* **Task statement**
Return the data below in full, exactly as it stands.

* **Material for the task**
☆ ☆ ☆ ☆ ☆ ☆ ☆

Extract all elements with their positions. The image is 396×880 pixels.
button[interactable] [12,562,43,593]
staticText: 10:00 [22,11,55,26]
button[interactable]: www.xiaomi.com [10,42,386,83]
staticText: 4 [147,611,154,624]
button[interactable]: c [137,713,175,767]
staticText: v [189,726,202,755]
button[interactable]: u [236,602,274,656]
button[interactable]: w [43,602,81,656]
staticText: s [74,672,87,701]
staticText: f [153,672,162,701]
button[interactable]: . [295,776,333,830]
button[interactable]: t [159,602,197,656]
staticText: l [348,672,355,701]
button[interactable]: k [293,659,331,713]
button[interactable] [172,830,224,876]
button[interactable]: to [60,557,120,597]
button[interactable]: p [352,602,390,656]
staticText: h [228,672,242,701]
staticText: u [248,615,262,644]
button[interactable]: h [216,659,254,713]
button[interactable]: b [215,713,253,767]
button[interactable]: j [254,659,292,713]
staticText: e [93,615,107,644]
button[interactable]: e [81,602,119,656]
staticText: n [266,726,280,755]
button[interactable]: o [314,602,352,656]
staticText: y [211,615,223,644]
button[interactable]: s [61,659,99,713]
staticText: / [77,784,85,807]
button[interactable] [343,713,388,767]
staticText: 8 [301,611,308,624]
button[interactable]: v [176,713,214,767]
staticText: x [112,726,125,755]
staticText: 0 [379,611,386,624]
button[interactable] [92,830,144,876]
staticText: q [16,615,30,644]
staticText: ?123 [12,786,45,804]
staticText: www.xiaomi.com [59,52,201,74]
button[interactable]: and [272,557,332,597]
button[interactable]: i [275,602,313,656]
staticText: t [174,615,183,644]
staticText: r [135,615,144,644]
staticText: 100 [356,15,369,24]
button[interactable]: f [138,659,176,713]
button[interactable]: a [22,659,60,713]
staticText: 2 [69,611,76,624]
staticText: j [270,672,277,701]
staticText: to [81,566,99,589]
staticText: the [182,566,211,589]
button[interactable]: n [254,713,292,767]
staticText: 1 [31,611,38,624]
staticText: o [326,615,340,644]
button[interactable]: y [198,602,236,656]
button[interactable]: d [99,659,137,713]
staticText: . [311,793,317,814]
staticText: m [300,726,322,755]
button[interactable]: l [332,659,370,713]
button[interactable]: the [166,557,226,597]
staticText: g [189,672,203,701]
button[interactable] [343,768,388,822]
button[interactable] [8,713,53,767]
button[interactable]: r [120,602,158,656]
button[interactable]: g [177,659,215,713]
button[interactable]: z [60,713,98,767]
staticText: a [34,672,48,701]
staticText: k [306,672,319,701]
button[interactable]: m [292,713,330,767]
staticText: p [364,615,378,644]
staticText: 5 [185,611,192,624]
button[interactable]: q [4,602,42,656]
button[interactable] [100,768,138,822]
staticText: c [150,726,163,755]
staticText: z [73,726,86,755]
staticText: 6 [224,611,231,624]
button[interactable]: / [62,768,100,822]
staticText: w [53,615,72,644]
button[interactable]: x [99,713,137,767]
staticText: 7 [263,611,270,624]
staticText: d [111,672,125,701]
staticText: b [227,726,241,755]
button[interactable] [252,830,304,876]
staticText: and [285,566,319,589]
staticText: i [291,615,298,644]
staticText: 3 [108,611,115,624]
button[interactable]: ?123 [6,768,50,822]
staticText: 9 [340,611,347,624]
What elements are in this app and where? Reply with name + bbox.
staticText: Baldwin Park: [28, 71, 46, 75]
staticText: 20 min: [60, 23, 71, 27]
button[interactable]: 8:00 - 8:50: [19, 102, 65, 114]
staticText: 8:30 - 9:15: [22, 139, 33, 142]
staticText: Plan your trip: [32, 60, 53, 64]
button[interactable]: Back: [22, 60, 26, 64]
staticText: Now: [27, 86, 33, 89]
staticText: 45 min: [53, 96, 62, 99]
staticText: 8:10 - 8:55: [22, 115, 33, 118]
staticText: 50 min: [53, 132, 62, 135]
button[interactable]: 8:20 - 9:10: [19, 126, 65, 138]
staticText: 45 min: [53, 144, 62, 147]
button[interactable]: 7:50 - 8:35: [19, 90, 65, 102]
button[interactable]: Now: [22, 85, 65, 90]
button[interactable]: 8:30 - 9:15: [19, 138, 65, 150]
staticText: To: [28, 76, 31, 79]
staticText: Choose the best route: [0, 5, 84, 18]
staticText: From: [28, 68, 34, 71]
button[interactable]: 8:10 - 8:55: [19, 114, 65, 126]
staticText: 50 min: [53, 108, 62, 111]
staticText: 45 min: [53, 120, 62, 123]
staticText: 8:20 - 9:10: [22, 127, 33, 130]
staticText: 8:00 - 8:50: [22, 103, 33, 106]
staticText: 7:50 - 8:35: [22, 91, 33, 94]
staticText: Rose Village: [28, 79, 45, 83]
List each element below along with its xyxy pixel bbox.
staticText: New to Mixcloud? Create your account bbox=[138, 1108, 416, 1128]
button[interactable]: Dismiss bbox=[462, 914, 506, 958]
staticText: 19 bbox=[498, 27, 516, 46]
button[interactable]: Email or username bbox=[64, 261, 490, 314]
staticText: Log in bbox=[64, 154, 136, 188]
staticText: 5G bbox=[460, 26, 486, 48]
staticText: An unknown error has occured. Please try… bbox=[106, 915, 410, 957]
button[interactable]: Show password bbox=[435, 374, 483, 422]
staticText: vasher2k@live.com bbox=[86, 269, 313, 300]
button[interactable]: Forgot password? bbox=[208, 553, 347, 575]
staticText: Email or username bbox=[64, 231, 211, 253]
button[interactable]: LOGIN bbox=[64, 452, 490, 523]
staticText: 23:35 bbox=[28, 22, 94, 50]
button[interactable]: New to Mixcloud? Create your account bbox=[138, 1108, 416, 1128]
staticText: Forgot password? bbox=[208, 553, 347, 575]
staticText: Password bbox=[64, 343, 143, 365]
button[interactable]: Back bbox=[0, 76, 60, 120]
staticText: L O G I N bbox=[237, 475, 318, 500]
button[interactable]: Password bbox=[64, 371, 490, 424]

☆ ☆ ☆ ☆ ☆ ☆ ☆

* **Final answer**
Extract all elements with their positions. The image is 396×880 pixels.
button[interactable] [12,562,43,593]
staticText: 10:00 [22,11,55,26]
button[interactable]: www.xiaomi.com [10,42,386,83]
staticText: 4 [147,611,154,624]
button[interactable]: c [137,713,175,767]
staticText: v [189,726,202,755]
button[interactable]: u [236,602,274,656]
button[interactable]: w [43,602,81,656]
staticText: s [74,672,87,701]
staticText: f [153,672,162,701]
button[interactable]: . [295,776,333,830]
button[interactable]: t [159,602,197,656]
staticText: l [348,672,355,701]
button[interactable]: k [293,659,331,713]
button[interactable] [172,830,224,876]
button[interactable]: to [60,557,120,597]
button[interactable]: p [352,602,390,656]
staticText: h [228,672,242,701]
staticText: u [248,615,262,644]
button[interactable]: h [216,659,254,713]
button[interactable]: b [215,713,253,767]
button[interactable]: j [254,659,292,713]
staticText: e [93,615,107,644]
button[interactable]: e [81,602,119,656]
staticText: n [266,726,280,755]
button[interactable]: o [314,602,352,656]
staticText: y [211,615,223,644]
button[interactable]: s [61,659,99,713]
staticText: / [77,784,85,807]
button[interactable] [343,713,388,767]
staticText: 8 [301,611,308,624]
button[interactable]: v [176,713,214,767]
staticText: x [112,726,125,755]
staticText: 0 [379,611,386,624]
button[interactable] [92,830,144,876]
staticText: q [16,615,30,644]
staticText: ?123 [12,786,45,804]
staticText: www.xiaomi.com [59,52,201,74]
button[interactable]: and [272,557,332,597]
button[interactable]: i [275,602,313,656]
staticText: t [174,615,183,644]
staticText: r [135,615,144,644]
staticText: 100 [356,15,369,24]
button[interactable]: f [138,659,176,713]
button[interactable]: a [22,659,60,713]
staticText: 2 [69,611,76,624]
staticText: j [270,672,277,701]
staticText: to [81,566,99,589]
staticText: the [182,566,211,589]
button[interactable]: n [254,713,292,767]
staticText: 1 [31,611,38,624]
staticText: o [326,615,340,644]
button[interactable]: y [198,602,236,656]
button[interactable]: d [99,659,137,713]
staticText: . [311,793,317,814]
staticText: m [300,726,322,755]
button[interactable]: l [332,659,370,713]
button[interactable]: the [166,557,226,597]
staticText: g [189,672,203,701]
button[interactable] [343,768,388,822]
button[interactable] [8,713,53,767]
button[interactable]: r [120,602,158,656]
button[interactable]: g [177,659,215,713]
button[interactable]: z [60,713,98,767]
staticText: a [34,672,48,701]
staticText: k [306,672,319,701]
button[interactable]: m [292,713,330,767]
staticText: p [364,615,378,644]
staticText: 5 [185,611,192,624]
button[interactable]: q [4,602,42,656]
button[interactable] [100,768,138,822]
staticText: c [150,726,163,755]
staticText: z [73,726,86,755]
staticText: 6 [224,611,231,624]
button[interactable]: / [62,768,100,822]
staticText: w [53,615,72,644]
button[interactable]: x [99,713,137,767]
staticText: 7 [263,611,270,624]
staticText: d [111,672,125,701]
staticText: b [227,726,241,755]
button[interactable] [252,830,304,876]
staticText: and [285,566,319,589]
staticText: i [291,615,298,644]
staticText: 3 [108,611,115,624]
button[interactable]: ?123 [6,768,50,822]
staticText: 9 [340,611,347,624]
What elements are in this app and where? Reply with name + bbox.
staticText: Baldwin Park: [28, 71, 46, 75]
staticText: 20 min: [60, 23, 71, 27]
button[interactable]: 8:00 - 8:50: [19, 102, 65, 114]
staticText: 8:30 - 9:15: [22, 139, 33, 142]
staticText: Plan your trip: [32, 60, 53, 64]
button[interactable]: Back: [22, 60, 26, 64]
staticText: Now: [27, 86, 33, 89]
staticText: 45 min: [53, 96, 62, 99]
staticText: 8:10 - 8:55: [22, 115, 33, 118]
staticText: 50 min: [53, 132, 62, 135]
button[interactable]: 8:20 - 9:10: [19, 126, 65, 138]
staticText: 45 min: [53, 144, 62, 147]
button[interactable]: 7:50 - 8:35: [19, 90, 65, 102]
button[interactable]: Now: [22, 85, 65, 90]
button[interactable]: 8:30 - 9:15: [19, 138, 65, 150]
staticText: To: [28, 76, 31, 79]
staticText: Choose the best route: [0, 5, 84, 18]
staticText: From: [28, 68, 34, 71]
button[interactable]: 8:10 - 8:55: [19, 114, 65, 126]
staticText: 50 min: [53, 108, 62, 111]
staticText: 45 min: [53, 120, 62, 123]
staticText: 8:20 - 9:10: [22, 127, 33, 130]
staticText: 8:00 - 8:50: [22, 103, 33, 106]
staticText: 7:50 - 8:35: [22, 91, 33, 94]
staticText: Rose Village: [28, 79, 45, 83]
List each element below along with its xyxy pixel bbox.
staticText: New to Mixcloud? Create your account bbox=[138, 1108, 416, 1128]
button[interactable]: Dismiss bbox=[462, 914, 506, 958]
staticText: 19 bbox=[498, 27, 516, 46]
button[interactable]: Email or username bbox=[64, 261, 490, 314]
staticText: Log in bbox=[64, 154, 136, 188]
staticText: 5G bbox=[460, 26, 486, 48]
staticText: An unknown error has occured. Please try… bbox=[106, 915, 410, 957]
button[interactable]: Show password bbox=[435, 374, 483, 422]
staticText: vasher2k@live.com bbox=[86, 269, 313, 300]
button[interactable]: Forgot password? bbox=[208, 553, 347, 575]
staticText: Email or username bbox=[64, 231, 211, 253]
button[interactable]: LOGIN bbox=[64, 452, 490, 523]
staticText: 23:35 bbox=[28, 22, 94, 50]
button[interactable]: New to Mixcloud? Create your account bbox=[138, 1108, 416, 1128]
staticText: Forgot password? bbox=[208, 553, 347, 575]
staticText: Password bbox=[64, 343, 143, 365]
button[interactable]: Back bbox=[0, 76, 60, 120]
staticText: L O G I N bbox=[237, 475, 318, 500]
button[interactable]: Password bbox=[64, 371, 490, 424]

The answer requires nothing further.